Mike Duffield also lives in the rural portion of the county.
“The residents have repeatedly requested this board to limit the southwest Johnson County unsafe truck traffic. The county’s answer, evidently, is to give us a four to six lane highway with even more trucks. This whole issue was initially about safety. I don’t see how injecting more trucks will make us safer,”Duffield
Commissioner Charlotte O’Hara said residents who live on other rural roads like 207th Street, 191th Street and Edgerton Road face a similar problem with truck traffic.
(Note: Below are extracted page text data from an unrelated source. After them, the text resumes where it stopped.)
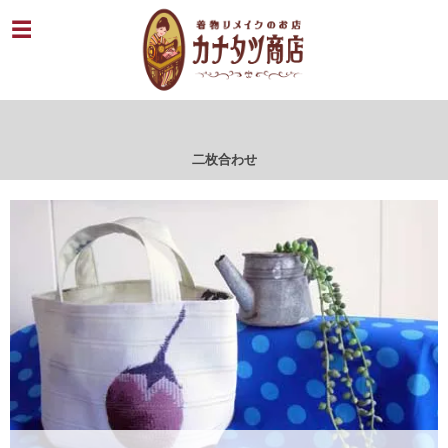
二枚合わせ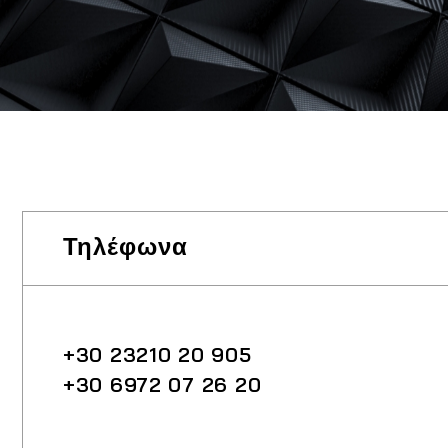
Τηλέφωνα
+30 23210 20 905
+30 6972 07 26 20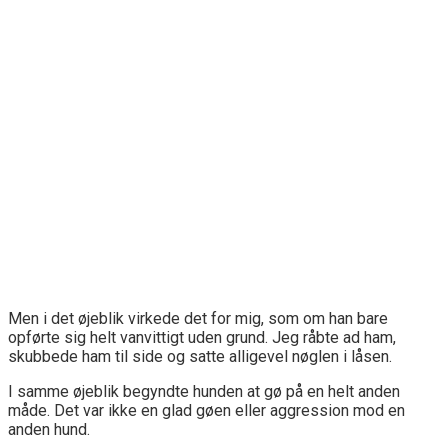
Men i det øjeblik virkede det for mig, som om han bare
opførte sig helt vanvittigt uden grund. Jeg råbte ad ham,
skubbede ham til side og satte alligevel nøglen i låsen.
I samme øjeblik begyndte hunden at gø på en helt anden
måde. Det var ikke en glad gøen eller aggression mod en
anden hund.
O’Hara said she would support banning trucks from using the rural roads until more safety improvements can be made.
“Until these roads are developed to the level that they can safely have truck traffic on them, they should not be there. We are actually allowing this. This is an extremely dangerous situation,” O’Hara said.
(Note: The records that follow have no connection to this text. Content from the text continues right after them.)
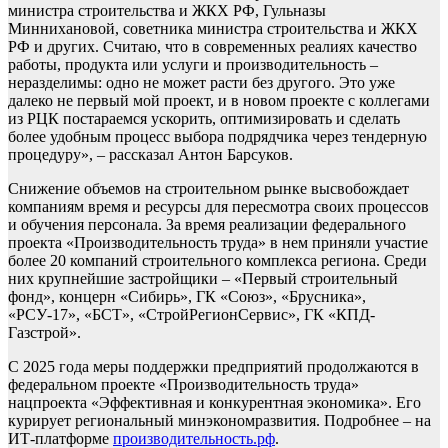
министра строительства и ЖКХ РФ, Гульназы
Миннихановой, советника министра строительства и ЖКХ
РФ и других. Считаю, что в современных реалиях качество
работы, продукта или услуги и производительность –
неразделимы: одно не может расти без другого. Это уже
далеко не первый мой проект, и в новом проекте с коллегами
из РЦК постараемся ускорить, оптимизировать и сделать
более удобным процесс выбора подрядчика через тендерную
процедуру», – рассказал Антон Барсуков.
Снижение объемов на строительном рынке высвобождает
компаниям время и ресурсы для пересмотра своих процессов
и обучения персонала. За время реализации федерального
проекта «Производительность труда» в нем приняли участие
более 20 компаний строительного комплекса региона. Среди
них крупнейшие застройщики – «Первый строительный
фонд», концерн «Сибирь», ГК «Союз», «Брусника»,
«РСУ-17», «БСТ», «СтройРегионСервис», ГК «КПД-
Газстрой».
С 2025 года меры поддержки предприятий продолжаются в
федеральном проекте «Производительность труда»
нацпроекта «Эффективная и конкурентная экономика». Его
курирует региональный минэкономразвития. Подробнее – на
ИТ-платформе
производительность.рф
.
Commissioner Janeé Hanzlick expressed concerns that if truck drivers are unable to use 199th Street, they will be diverted to other rural roads.
“Say tomorrow we put up signs on 199th ‘no truck traffic’. That truck traffic is going to go somewhere else and we have to be prepared for that,” Hanzlick said.
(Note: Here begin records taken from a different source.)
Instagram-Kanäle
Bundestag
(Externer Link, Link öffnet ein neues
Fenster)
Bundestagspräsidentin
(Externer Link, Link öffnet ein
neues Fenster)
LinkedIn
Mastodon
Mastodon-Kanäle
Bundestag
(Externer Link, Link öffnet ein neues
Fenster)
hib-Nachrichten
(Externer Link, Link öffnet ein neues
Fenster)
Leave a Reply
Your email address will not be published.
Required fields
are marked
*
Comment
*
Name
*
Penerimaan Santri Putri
Commissioner Shirley Allenbrand said county staff are working with representatives from surrounding cities to discuss ways to handle truck traffic and public safety.
“We can’t just knee-jerk putting ‘no’ signs up without everybody working together, because it’s going to create more chaos and somebody will get killed,” Allenbrand said. “You can’t create more chaos. That’s what we are trying to do, is fix the whole problem working with all the entities together.”
Commissioner Michael Ashcraft questioned if reducing speed limits could be used as a short-term solution for truck traffic issues. In June, the BOCC voted to increase speed limits on more than a dozen segments of roadways throughout the rural part of the county.
Sheriff Calvin Hayden said he doesn’t feel reducing the speed limits would help, because there isn’t enough space on the shoulder of rural roadways for deputies to safely make a traffic stop.
“We have had fatalities on 207th and truck fatalities where they go off the side of the road. We’ve worked a couple of them and it’s tragic,” Hayden said.
No formal action was taken by the board on Thursday. County staff plan to provide another update on traffic along 199th to the board during a committee of the whole meeting later this fall.